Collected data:
* * * * * * * * *

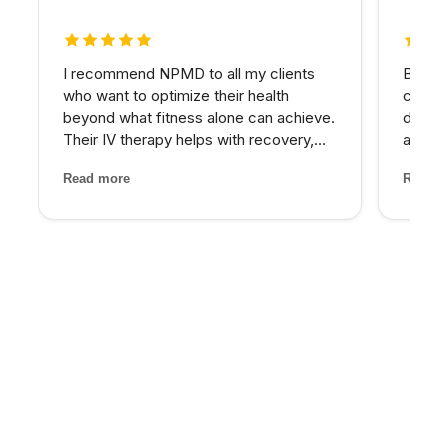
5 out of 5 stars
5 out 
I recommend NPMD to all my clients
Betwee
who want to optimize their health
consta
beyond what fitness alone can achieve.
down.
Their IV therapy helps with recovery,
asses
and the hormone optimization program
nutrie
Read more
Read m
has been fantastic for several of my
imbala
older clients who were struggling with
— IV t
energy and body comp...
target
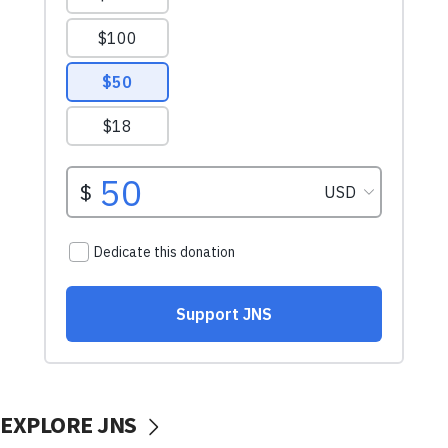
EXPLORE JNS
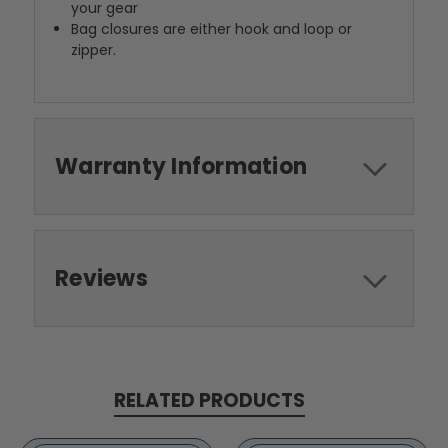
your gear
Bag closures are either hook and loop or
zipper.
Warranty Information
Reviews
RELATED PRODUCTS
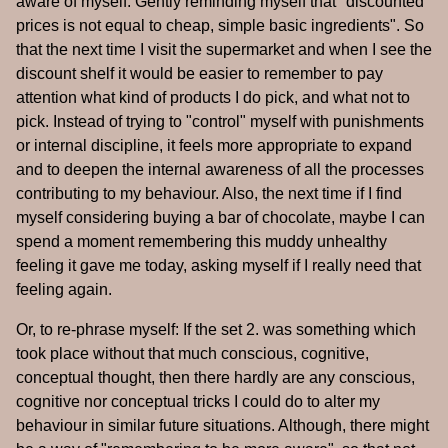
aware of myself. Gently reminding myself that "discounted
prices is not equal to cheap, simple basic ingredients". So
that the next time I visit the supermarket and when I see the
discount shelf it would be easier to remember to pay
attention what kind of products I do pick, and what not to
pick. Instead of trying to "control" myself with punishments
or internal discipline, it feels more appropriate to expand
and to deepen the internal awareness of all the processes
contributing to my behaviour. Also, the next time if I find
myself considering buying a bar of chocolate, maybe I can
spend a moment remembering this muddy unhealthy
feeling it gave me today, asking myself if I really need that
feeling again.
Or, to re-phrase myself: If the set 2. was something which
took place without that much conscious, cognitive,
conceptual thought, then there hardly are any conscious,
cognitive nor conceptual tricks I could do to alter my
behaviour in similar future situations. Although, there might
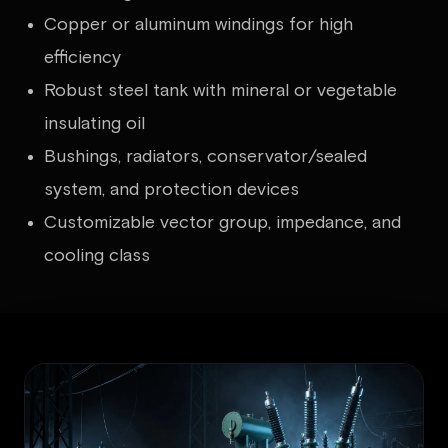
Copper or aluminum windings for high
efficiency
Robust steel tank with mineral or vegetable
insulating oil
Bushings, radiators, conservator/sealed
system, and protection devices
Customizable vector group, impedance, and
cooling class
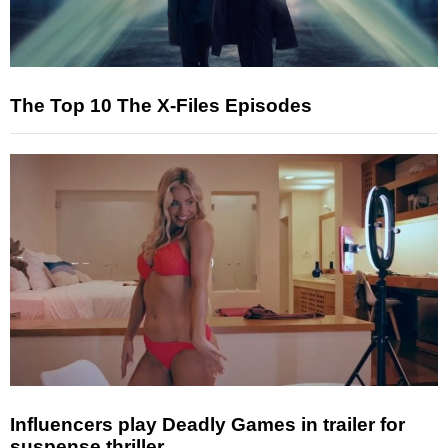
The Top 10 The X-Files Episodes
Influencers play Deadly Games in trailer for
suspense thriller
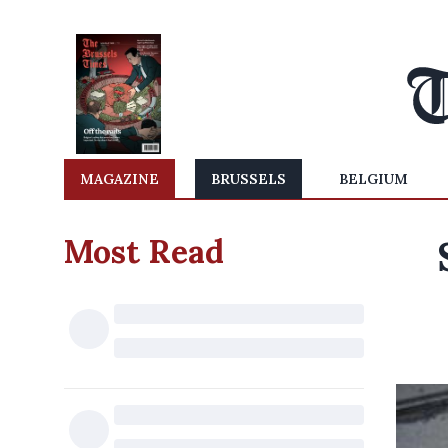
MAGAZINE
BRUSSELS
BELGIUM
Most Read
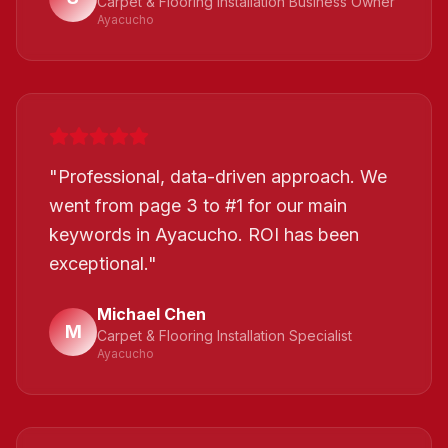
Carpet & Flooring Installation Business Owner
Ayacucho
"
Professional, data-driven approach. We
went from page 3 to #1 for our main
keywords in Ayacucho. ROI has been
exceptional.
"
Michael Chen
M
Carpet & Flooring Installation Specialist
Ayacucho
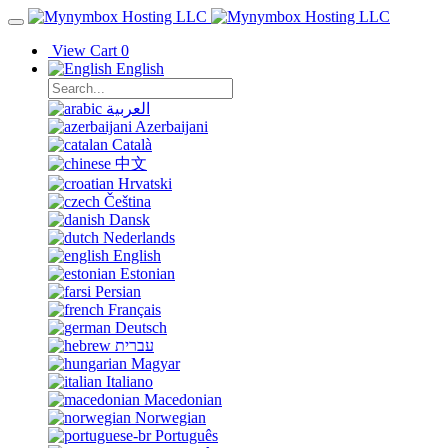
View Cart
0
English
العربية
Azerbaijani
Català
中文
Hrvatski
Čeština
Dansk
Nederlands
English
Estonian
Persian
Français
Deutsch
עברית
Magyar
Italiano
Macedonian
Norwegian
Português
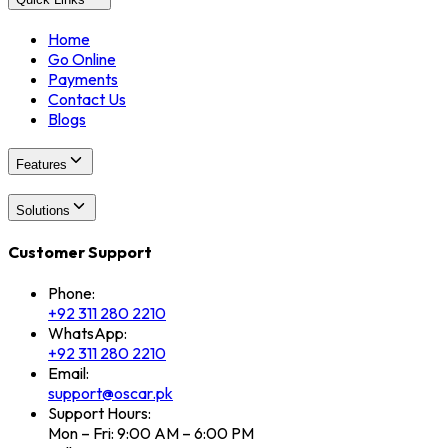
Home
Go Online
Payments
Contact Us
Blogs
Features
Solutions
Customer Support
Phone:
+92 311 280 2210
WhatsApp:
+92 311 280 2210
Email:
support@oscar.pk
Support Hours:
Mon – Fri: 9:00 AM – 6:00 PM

* * * * * * * * *

Work out how many lines of the data include the word "cognitive". Then write only that number.

Response below: 2